Amidst furious debate and stiff resistance from opposition parties, the Karnataka government is trying to pass a bill to split the Bruhat Bengaluru Mahanagara Palike, the city’s municipal corporation. The Karnataka Municipal Corporations (Amendment) Bill, 2015 breezed through the lower house but got stuck at the legislative council, which thumbed its nose at Chief Minister Siddaramiah and the Congress party by sending it to a select committee for consideration.

The Congress reasoned that Bangalore has grown too much to be handled by a single corporation and suggested a three-way split of the corporation. The Opposition has accused the government of trying to stall corporation elections, in which the Congress party is almost guaranteed to fare poorly. The government, in fact, used trifurcation efforts as an excuse to dissolve the corporation just four days before the end of its term, and in doing so gained six months to hold fresh elections.

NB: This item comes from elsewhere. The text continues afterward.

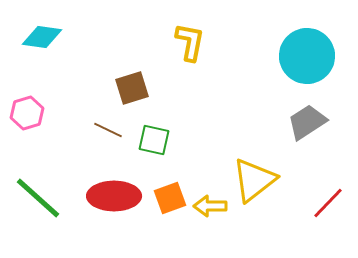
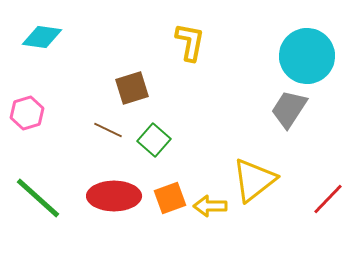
gray trapezoid: moved 18 px left, 13 px up; rotated 24 degrees counterclockwise
green square: rotated 28 degrees clockwise
red line: moved 4 px up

For months before the dissolution of the corporation, expert committees and civic groups in Bangalore have been drawing up plans to restructure it. The current structure is highly problematic. You could even say it stinks, given the city’s gargantuan and recurring garbage problem. It is the largest municipal corporation in India, watching over 712 square kilometres city. Bengaluru is also one of the fastest growing and most densely populated urban areas in the world.

The corporation was created in 2007 by merging the core city area with five peripheral areas and in one shot adding 32 lakh people to the city population. Now the periphery continues to grow rapidly while the central core remains somewhat static.

The government called for recommendations to restructure the corporation from a committee headed by former chief secretary BS Patil. The Patil committee drew up a three-tiered vertical structure to make the corporation more efficient – an apex body for citywide policy-making, leaving local decisions to zones and further hyper-local action to the wards in each zone.

The government, however, seems adamant to have a flat, geographic trifurcation of the city, much like the split of the Municipal Corporation of Delhi in 2011. Here are at least three reasons why the government’s proposed trifurcation of the BBMP won’t solve any of the city’s problems.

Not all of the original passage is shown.